Dahianna Lopez, a Ph.D. student in health policy at Harvard’s Graduate School of Arts and Sciences, conducted the bicycled and pedestrian injury research as part of her dissertation. Lopez received funding from the Boston Area Research Initiative (sponsored in part by the Radcliffe Institute for Advanced Study) and was advised David Hemenway, professor of healthy policy and director of the Harvard Injury Control Center at the Harvard School of Public Health.
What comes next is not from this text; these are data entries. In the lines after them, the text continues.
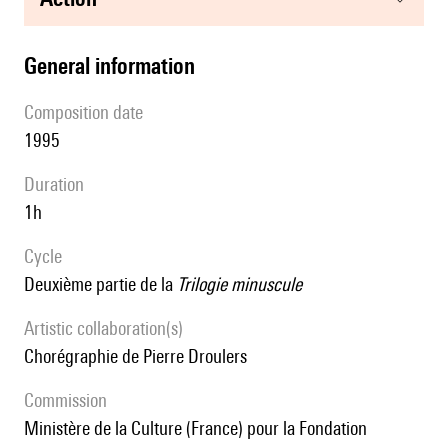
general information
composition date
1995
duration
1h
Cycle
deuxième partie de la
Trilogie minuscule
Artistic collaboration(s)
chorégraphie de Pierre Droulers
Commission
Ministère de la Culture (France) pour la Fondation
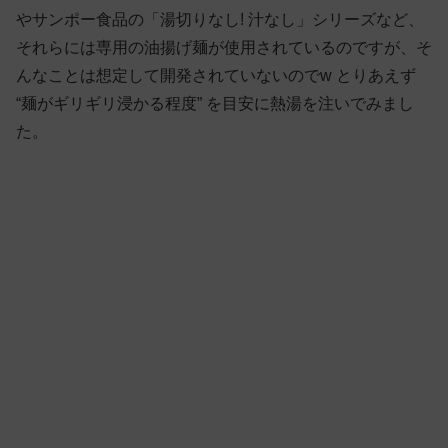
やサンポー食品の「湯切りなし! 汁なし」シリーズなど、
それらには専用の油揚げ麺が使用されているのですが、そ
んなことは想定して開発されていないのでw とりあえず
“麺がギリギリ浸かる程度” を目安に熱湯を注いでみまし
た。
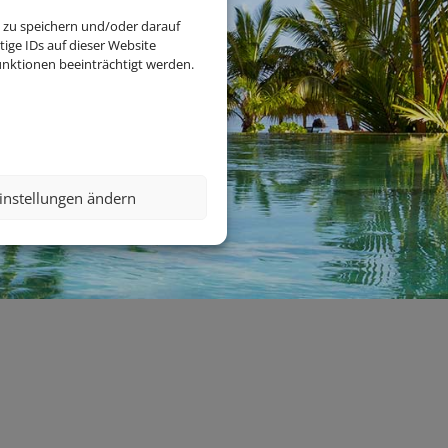
 zu speichern und/oder darauf
ige IDs auf dieser Website
nktionen beeinträchtigt werden.
instellungen ändern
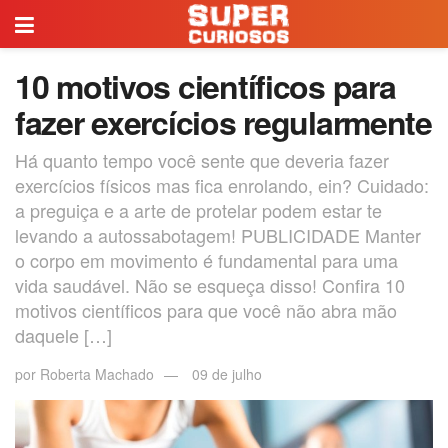
10 motivos científicos para
fazer exercícios regularmente
Há quanto tempo você sente que deveria fazer
exercícios físicos mas fica enrolando, ein? Cuidado:
a preguiça e a arte de protelar podem estar te
levando a autossabotagem! PUBLICIDADE Manter
o corpo em movimento é fundamental para uma
vida saudável. Não se esqueça disso! Confira 10
motivos científicos para que você não abra mão
daquele […]
por
Roberta Machado
09 de julho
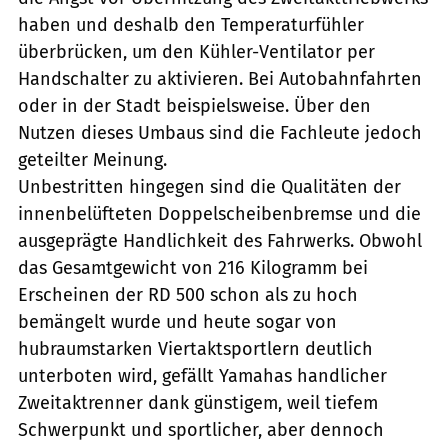
haben und deshalb den Temperaturfühler
überbrücken, um den Kühler-Ventilator per
Handschalter zu aktivieren. Bei Autobahnfahrten
oder in der Stadt beispielsweise. Über den
Nutzen dieses Umbaus sind die Fachleute jedoch
geteilter Meinung.
Unbestritten hingegen sind die Qualitäten der
innenbelüfteten Doppelscheibenbremse und die
ausgeprägte Handlichkeit des Fahrwerks. Obwohl
das Gesamtgewicht von 216 Kilogramm bei
Erscheinen der RD 500 schon als zu hoch
bemängelt wurde und heute sogar von
hubraumstarken Viertaktsportlern deutlich
unterboten wird, gefällt Yamahas handlicher
Zweitaktrenner dank günstigem, weil tiefem
Schwerpunkt und sportlicher, aber dennoch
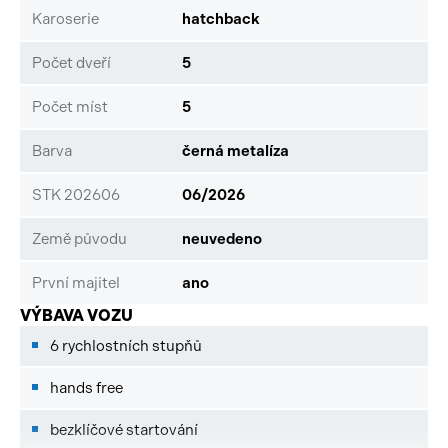
Karoserie
hatchback
Počet dveří
5
Počet míst
5
Barva
černá metalíza
STK 202606
06/2026
Země původu
neuvedeno
První majitel
ano
VÝBAVA VOZU
6 rychlostních stupňů
hands free
bezklíčové startování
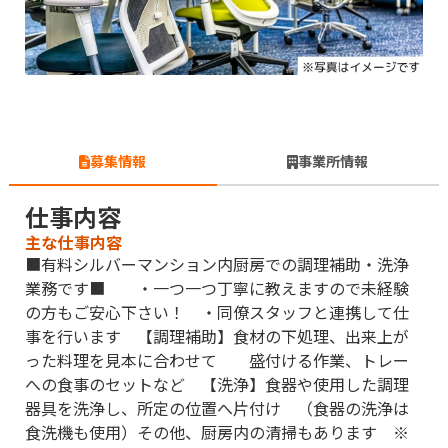
募集情報
事業所情報
仕事内容
主な仕事内容
■有料シルバーマンション内厨房での調理補助・洗浄
業務です■ ・一つ一つ丁寧に教えますので未経験
の方もご安心下さい！ ・同僚スタッフと連携して仕
事を行います 【調理補助】食材の下処理、出来上が
った料理を見本に合わせて 盛付ける作業、トレー
への食事のセットなど 【洗浄】食器や使用した調理
器具を洗浄し、所定の位置へ片付け （食器の洗浄は
食洗機も使用）その他、厨房内の清掃もあります ※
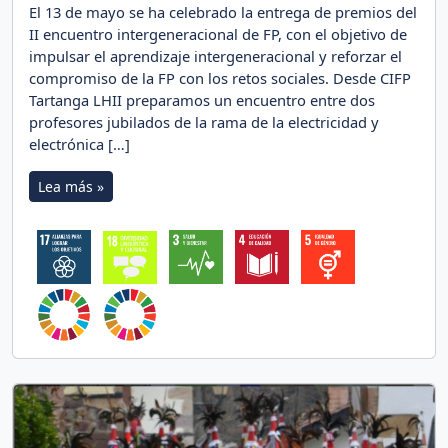
El 13 de mayo se ha celebrado la entrega de premios del
II encuentro intergeneracional de FP, con el objetivo de
impulsar el aprendizaje intergeneracional y reforzar el
compromiso de la FP con los retos sociales. Desde CIFP
Tartanga LHII preparamos un encuentro entre dos
profesores jubilados de la rama de la electricidad y
electrónica […]
Lea más »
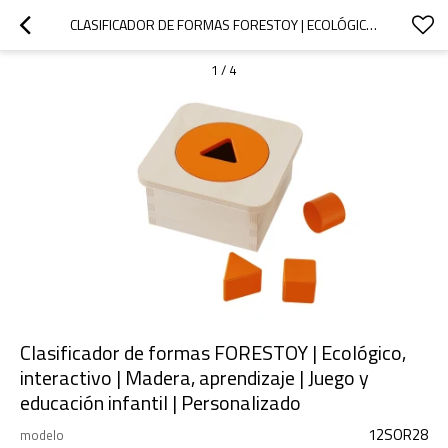
CLASIFICADOR DE FORMAS FORESTOY | ECOLÓGICO, INTERACTIVO | MADERA, APRENDIZAJE | JUEGO Y EDUCACIÓN INFANTIL | PERSONALIZADO
1
/
4
Clasificador de formas FORESTOY | Ecológico,
interactivo | Madera, aprendizaje | Juego y
educación infantil | Personalizado
12SOR28
modelo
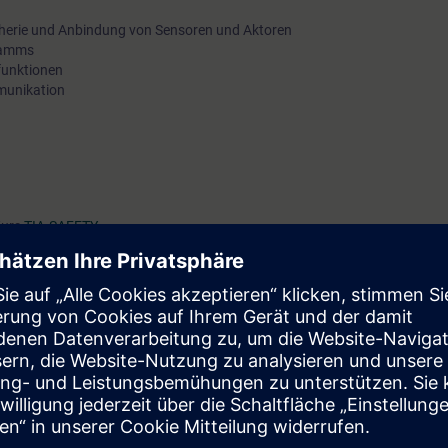
Die Schulungen im Großherzogtum Luxemburg werden in
ipherie und Anbindung von Sensoren und Aktoren
gramms
Zusammenarbeit mit dem House of Training durchgeführt. P
funktionen
Anmeldung finden Sie auf der Website des House of Training
mmunikation
Zur Website des Hou
Kurs
TIA-SAFETY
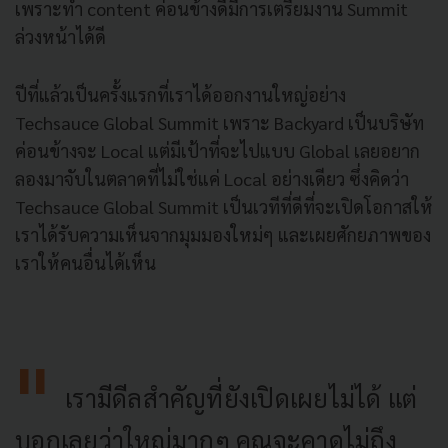
เพราะทำ content ค่อนข้างดีมีการเตรียมงาน Summit
ล่วงหน้าได้ดี
ปีที่แล้วเป็นครั้งแรกที่เราได้ออกงานใหญ่อย่าง
Techsauce Global Summit เพราะ Backyard เป็นบริษัท
ค่อนข้างจะ Local แต่มีเป้าที่จะไปแบบ Global เลยอยาก
ลองมาจับในตลาดที่ไม่ใช่แค่ Local อย่างเดียว ซึ่งคิดว่า
Techsauce Global Summit เป็นเวทีที่ดีที่จะเปิดโอกาสให้
เราได้รับความเห็นจากมุมมองใหม่ๆ และเผยศักยภาพของ
เราให้คนอื่นได้เห็น
เรามีดีลสำคัญที่ยังเปิดเผยไม่ได้ แต่
บอกเลยว่าใหญ่มากๆ คุณจะคาดไม่ถึง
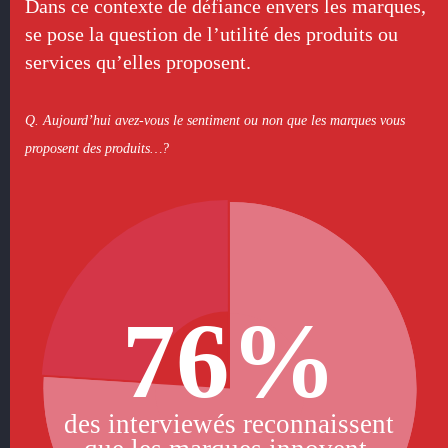
Dans ce contexte de défiance envers les marques,
se pose la question de l’utilité des produits ou
services qu’elles proposent.
Q. Aujourd’hui avez-vous le sentiment ou non que les marques vous
proposent des produits…?
76%
des interviewés reconnaissent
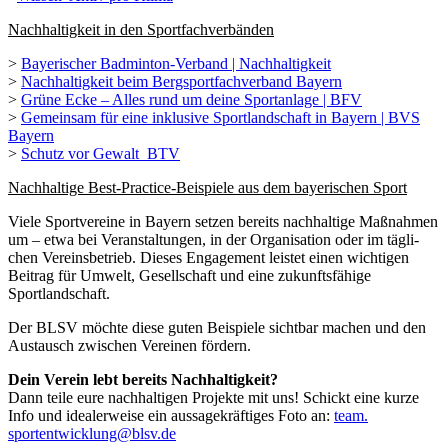
Nach­hal­tig­keit in den Sportfachverbänden
>
Baye­ri­scher Badmin­ton-Verband | Nach­hal­tig­keit
>
Nach­hal­tig­keit beim Berg­sport­fach­ver­band Bayern
>
Grüne Ecke – Alles rund um deine Sport­an­lage | BFV
>
Gemein­sam für eine inklu­sive Sport­land­schaft in Bayern | BVS
Bayern
>
Schutz vor Gewalt_BTV
Nach­hal­tige Best-Prac­tice-Beispiele aus dem baye­ri­schen Sport
Viele Sport­ver­eine in Bayern setzen bereits nach­hal­tige Maßnah­men
um – etwa bei Veran­stal­tun­gen, in der Orga­ni­sa­tion oder im tägli­
chen Vereins­be­trieb. Dieses Enga­ge­ment leis­tet einen wich­ti­gen
Beitrag für Umwelt, Gesell­schaft und eine zukunfts­fä­hige
Sportlandschaft.
Der BLSV möchte diese guten Beispiele sicht­bar machen und den
Austausch zwischen Verei­nen fördern.
Dein Verein lebt bereits Nach­hal­tig­keit?
Dann teile eure nach­hal­ti­gen Projekte mit uns! Schickt eine kurze
Info und idea­ler­weise ein aussa­ge­kräf­ti­ges Foto an:
team.​
sportentwicklung@​blsv.​de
Harvard’s Institute for Quantitative Social Science also provided an in-kind computer scientist to assist with data manipulation.

Key findings showed injured cyclists are less likely to be wearing a helmet than the average cyclists, a majority of incidents that resulted in injury involved motor vehicles, pedestrians comprised only 2-3% of incidents and injuries in all cyclist incidents, and key behavioral factors associated with accidents included cyclists not stopping at red lights or stop signs, cyclists riding into oncoming traffic, drivers not seeing cyclists and drivers/passengers opening doors

The city used the report to develop a series of recommendations to improve safety including helmet use, targeted safety and education campaigns, and a focus on specialized enforcement in “hot-spots.”